*TASK DETAILS:* Go through the listing below and show each line that has the word "Befőttek".

*MATERIAL SUPPLIED:*
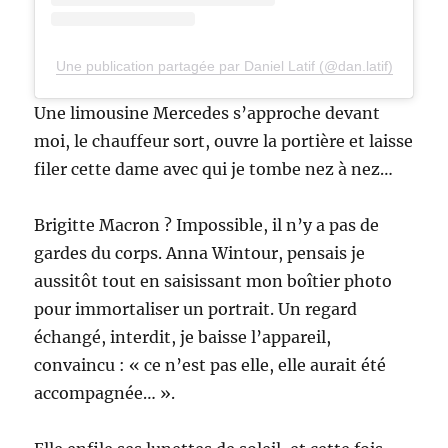
Une publication partagée par Daniel Latif (@dan.latif)
Une limousine Mercedes s’approche devant
moi, le chauffeur sort, ouvre la portière et laisse
filer cette dame avec qui je tombe nez à nez…
Brigitte Macron ? Impossible, il n’y a pas de
gardes du corps. Anna Wintour, pensais je
aussitôt tout en saisissant mon boîtier photo
pour immortaliser un portrait. Un regard
échangé, interdit, je baisse l’appareil,
convaincu : « ce n’est pas elle, elle aurait été
accompagnée… ».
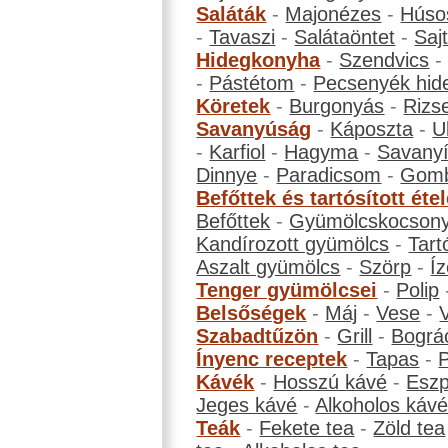
Saláták
-
Majonézes
-
Húso
-
Tavaszi
-
Salátaöntet
-
Saj
Hidegkonyha
-
Szendvics
-
Pástétom
-
Pecsenyék hid
Köretek
-
Burgonyás
-
Rizs
Savanyúság
-
Káposzta
-
U
-
Karfiol
-
Hagyma
-
Savanyí
Dinnye
-
Paradicsom
-
Gom
Befőttek és tartósított éte
Befőttek
-
Gyümölcskocson
Kandírozott gyümölcs
-
Tart
Aszalt gyümölcs
-
Szörp
-
Íz
Tenger gyümölcsei
-
Polip
Belsőségek
-
Máj
-
Vese
-
Szabadtűzön
-
Grill
-
Bográ
Ínyenc receptek
-
Tapas
-
Kávék
-
Hosszú kávé
-
Eszp
Jeges kávé
-
Alkoholos káv
Teák
-
Fekete tea
-
Zöld tea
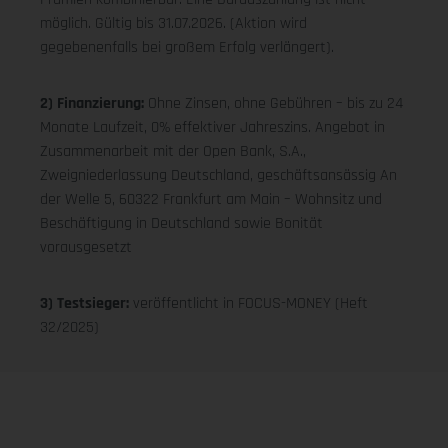
möglich. Gültig bis 31.07.2026. (Aktion wird
gegebenenfalls bei großem Erfolg verlängert).
2) Finanzierung:
Ohne Zinsen, ohne Gebühren – bis zu 24
Monate Laufzeit, 0% effektiver Jahreszins. Angebot in
Zusammenarbeit mit der Open Bank, S.A.,
Zweigniederlassung Deutschland, geschäftsansässig An
der Welle 5, 60322 Frankfurt am Main – Wohnsitz und
Beschäftigung in Deutschland sowie Bonität
vorausgesetzt
3) Testsieger:
veröffentlicht in FOCUS-MONEY (Heft
32/2025)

*SOLUTION FOR THIS EXERCISE:*
Befőttek és tartósított éte
Befőttek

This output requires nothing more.